I'd say to definitely keep working with your dog, even if you decide just to go back to the trainer you like a PetSmart and eventually you'll be able to test your dog. You can even see if that trainer is eligible/interested in possibly becoming a CGC evaluator. PetCo paid for the application fees when our trainer had enough interest in a CGC prep corse and test.


----------



## RitaandRiley (Feb 27, 2012)

I actually just got a reply email from someone close by that might work out so I'm pursuing that.

Interesting advice SJ about the down-stay practice. That would help. And Linda, I've wondered if Pet Smart would help or at least allow our favorite trainer to get certified and do CGC. I'll talk to her about it.


----------



## jabojenny (Sep 18, 2011)

Hi Rita,
I'm in the same boat as you and Riley.
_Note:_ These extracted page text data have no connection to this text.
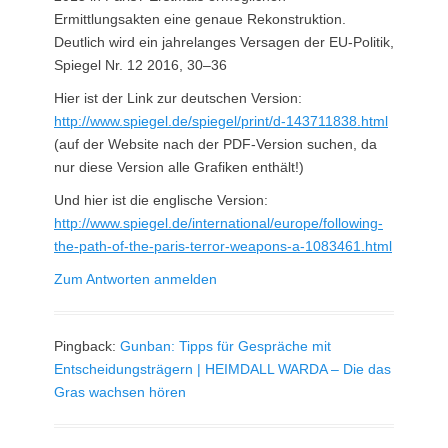
Ermittlungsakten eine genaue Rekonstruktion.
Deutlich wird ein jahrelanges Versagen der EU-Politik,
Spiegel Nr. 12 2016, 30–36
Hier ist der Link zur deutschen Version:
http://www.spiegel.de/spiegel/print/d-143711838.html
(auf der Website nach der PDF-Version suchen, da
nur diese Version alle Grafiken enthält!)
Und hier ist die englische Version:
http://www.spiegel.de/international/europe/following-
the-path-of-the-paris-terror-weapons-a-1083461.html
Zum Antworten anmelden
Pingback:
Gunban: Tipps für Gespräche mit
Entscheidungsträgern | HEIMDALL WARDA – Die das
Gras wachsen hören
I'm hoping to have Timmy try for his CGC in the fall and he totally freaks out with supervised separation. I have started doing short separations with the group I walk with in the morning. I leave Timmy with one of them and walk away and hide behind a car :laugh: the neighbors must thing I'm nuts. We're in class and the trainer asks what our goals are and surprisingly enough all five of us want to try our CGC so that's kind of what our skills are geared for. I do think it is easier for our boys once we're out of sight. This might be the thorn is Timmy's side that might hold him back from his CGC but that's life I guess. Good luck with class!


----------